At the dance, there would be various songs that the band would play that would encourage me to ask a girl to dance. When “She was just seventeen” came on, my heart would go boom as I crossed the room to ask one of the girls to dance. I would be terrified that they would say no, and perhaps even more terrified that they would say yes. Yet instead of dancing through the night, we would dance one dance, and then awkwardly exchange niceties before retreating back to our respective sides of the gym.
Another song that I really liked to dance at in those says was “Smoke on the Water”. I didn’t know what the words were. I just recognized the four measure riff and anticipated singing along to the chorus, “Smoke on the water, fire in the sky”. When the familiar opening chords were played, I would walk across the floor and try to get someone to dance with me. I was more comfortable with this song. I could simply enjoy dancing to it, without worrying about everyone looking at me or what my partner might be thinking.

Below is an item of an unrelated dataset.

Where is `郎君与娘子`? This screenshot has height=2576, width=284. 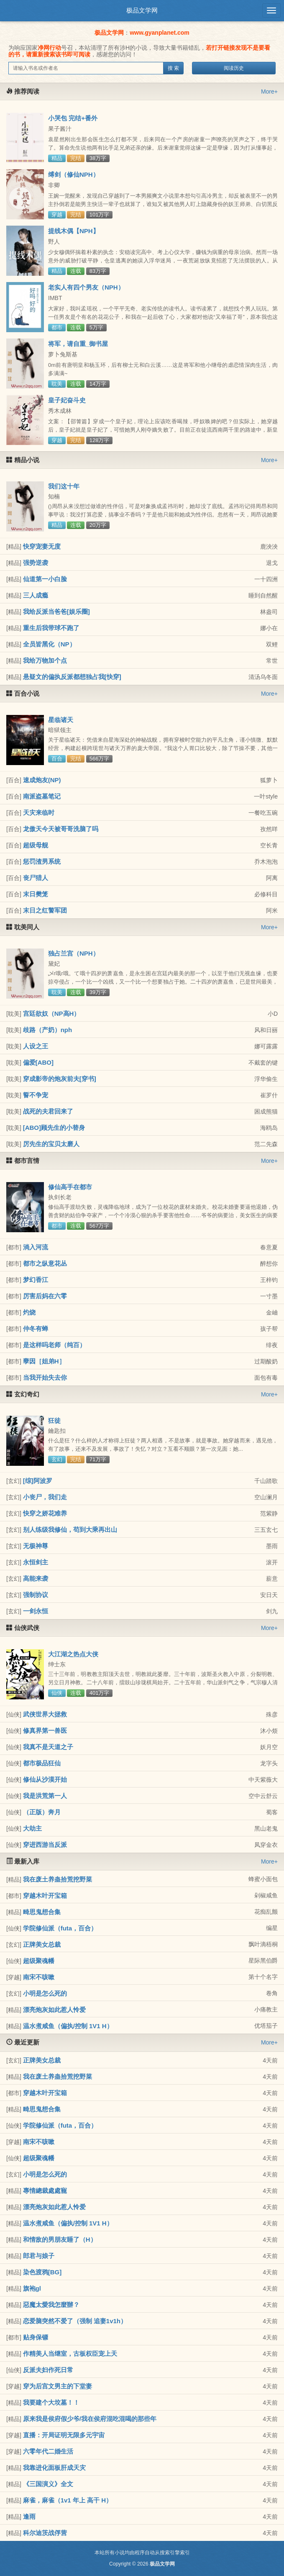
郎君与娘子 is located at coordinates (38, 2255).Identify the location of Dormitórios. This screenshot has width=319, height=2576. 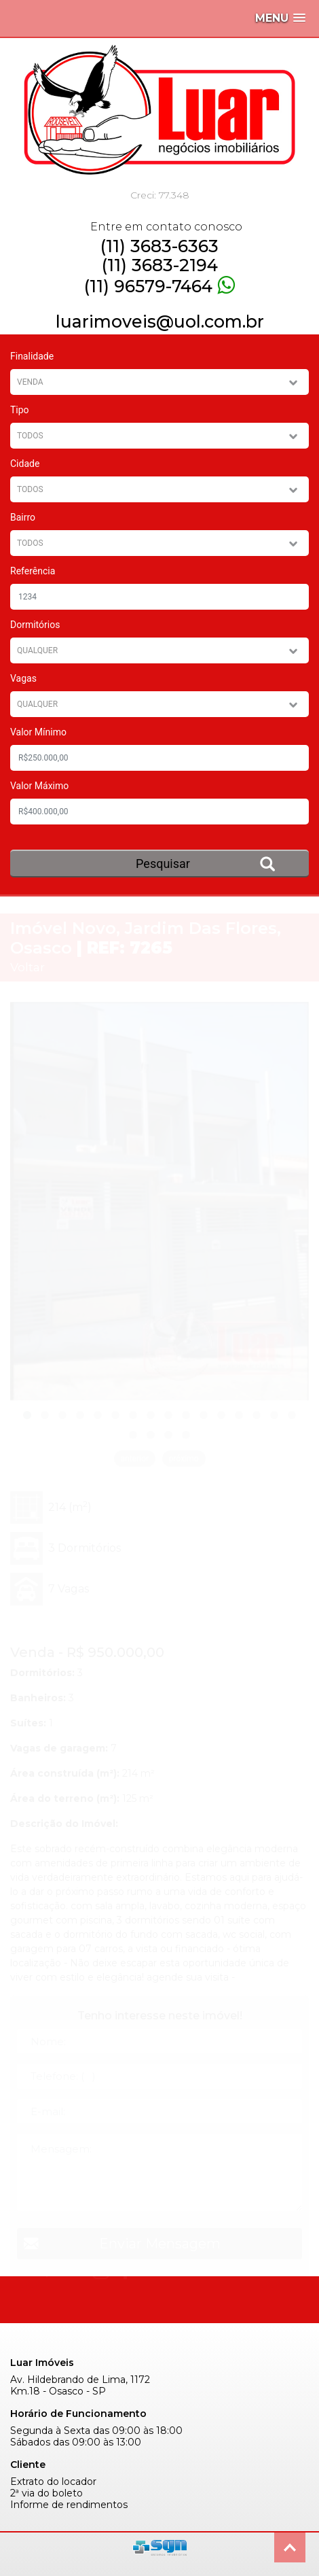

When the dance was over, my mother would pick me up in the green pickup truck for the long fifteen minute drive home. She would ask if I had fun and whom I danced with. I would mumble about having had a good time and maybe name a girl or two that I danced with.
The days have passed and my two eldest daughters have been through their school dances. Perhaps I was projecting, but it seemed like Mairead’s experiences at school dances mirrored my own. Miranda seemed to have a much better time at the dances and would be much more talkative afterwards.
All of these memories come to mind, as I visited a blog I enjoy today. The Modern Historian has blog posts about things that have happened this day in history. Today is the fortieth anniversary of the Montreux Casino fire in 1971 that smoke on the water is all about.
Instead of looking for the old grey portable record player we had as a kid, I typed “Smoke on the Water” into Spotify and listened to the original, as well as a bunch of interesting covers of it, from a workout video to a bagpipe cover.